Opening up the advantages of the ruthenocenic bioprobes of ferroquine: distribution and localization in Plasmodium falciparum-infected erythrocytes.

A ferrocene-quinoline conjugate named ferroquine (FQ or SSR97193) is active against both chloroquine-susceptible and chloroquine-resistant Plasmodium falciparum and P. vivax strains and/or isolates. FQ was shown to be efficient for the treatment of uncomplicated malaria in humans (phase IIb of clinical trials). However, the molecular basis of FQ's mechanism of action is still unknown because few approaches (such as radioactive labelling or immunofluorescence) are available for that purpose. Previous reports from our laboratory suggest that the intramolecular hydrogen bond in the lateral side chain plays a crucial role in the antimalarial activity of the drug. We used two ruthenocenic bioprobes of FQ (with and without an intramolecular hydrogen bond) to study their localization and quantification in Plasmodium falciparum-infected erythrocytes.
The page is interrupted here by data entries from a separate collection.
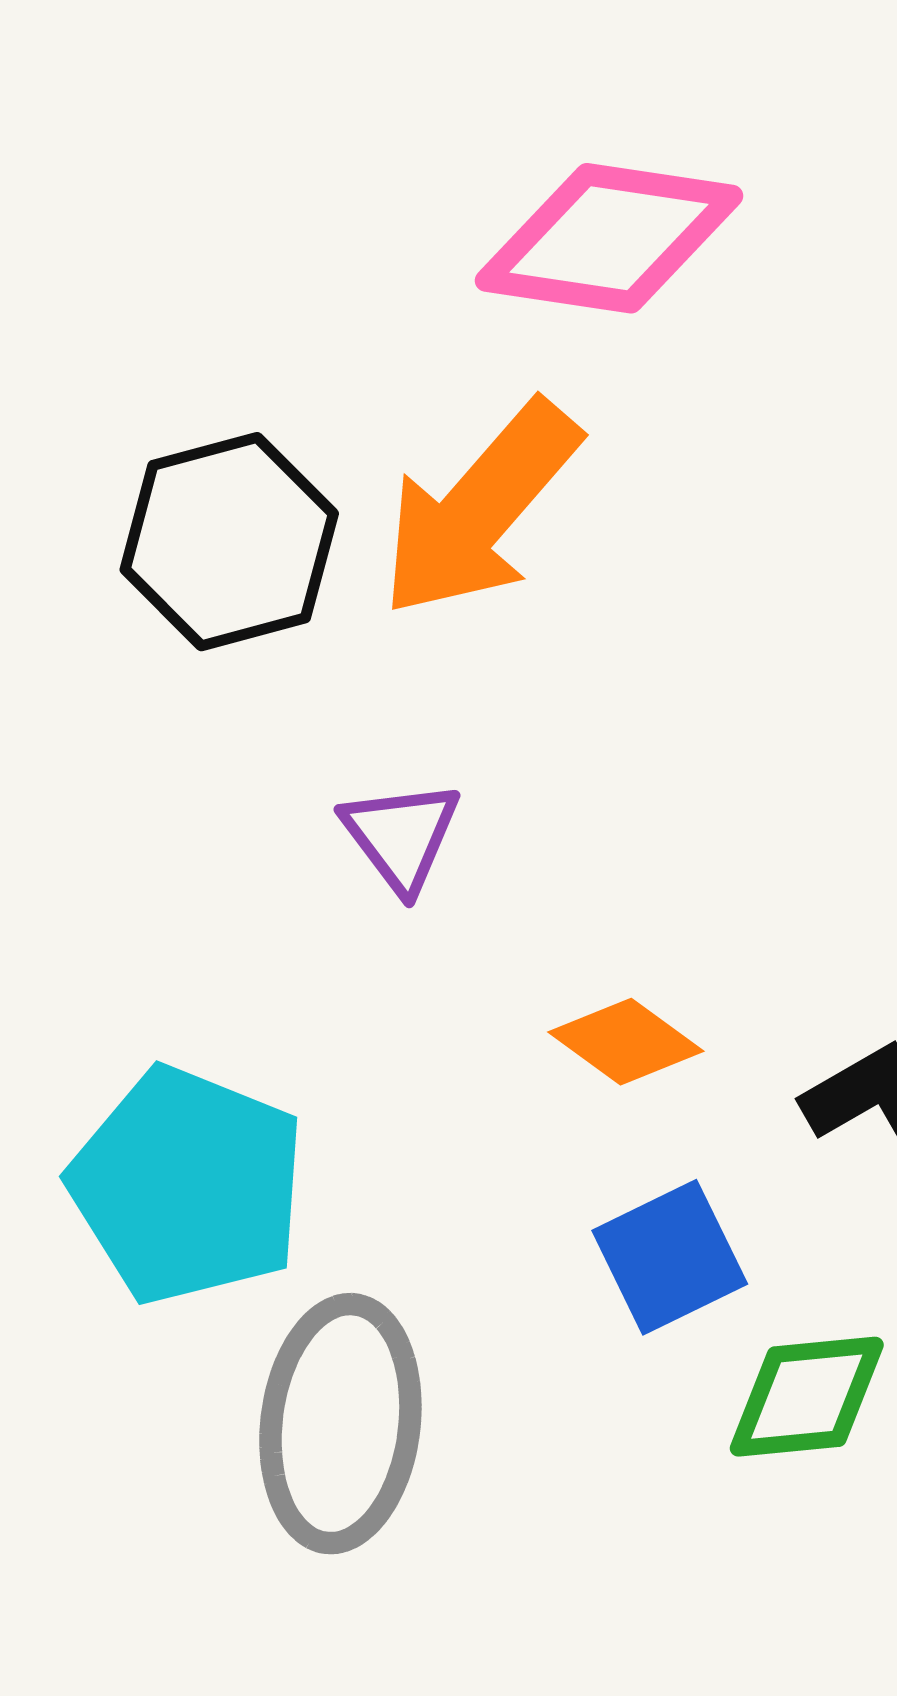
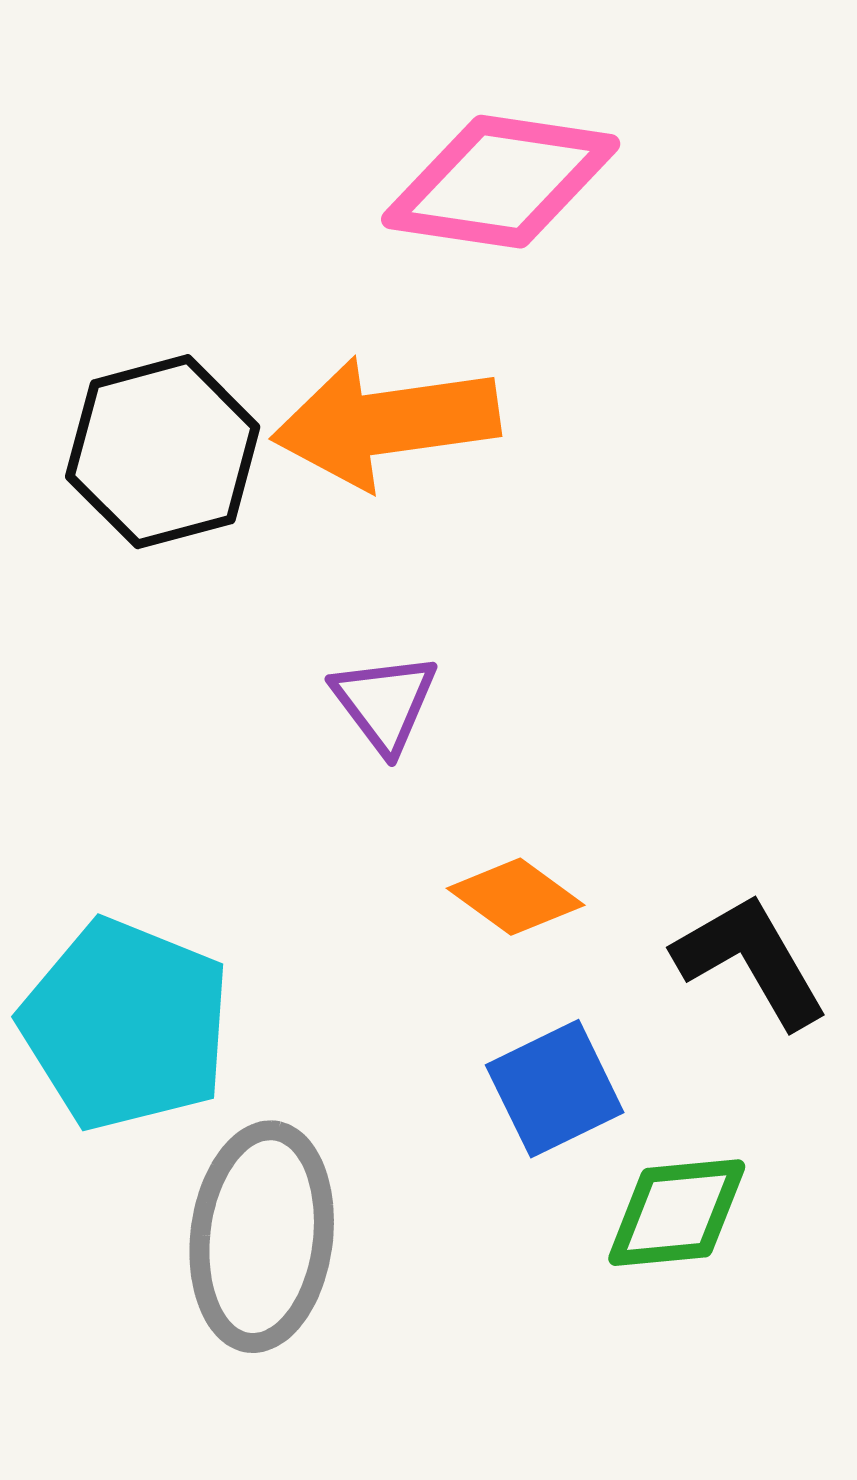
orange arrow: (480, 509) -> (386, 423), turned 41
purple triangle: (401, 836) -> (385, 703), moved

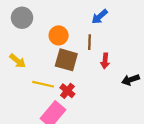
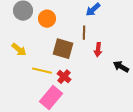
orange circle: (59, 35) -> (47, 19), moved
black arrow: (131, 80) -> (121, 67), turned 49

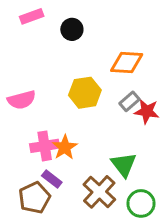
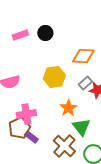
pink rectangle: (32, 16) -> (20, 35), moved
orange star: (65, 147) -> (68, 108), moved
brown pentagon: (35, 198) -> (19, 128), moved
We first used Inductively Coupled Plasma Mass Spectroscopy (ICP-MS) analysis to trace ruthenoquine (RQ, with an intramolecular hydrogen bond) and methylruthenoquine (Me-RQ, without an intramolecular hydrogen bond) in the infected red blood cells (iRBCs). We showed that RQ accumulates faster in the digestive vacuole of the iRBCs than Me-RQ. We next examined the ruthenium distribution at the ultrastructural level by transmission electron microscopy (TEM). We showed that RQ accumulates faster in the parasitic digestive vacuole (DV) close to its membranes than Me-RQ.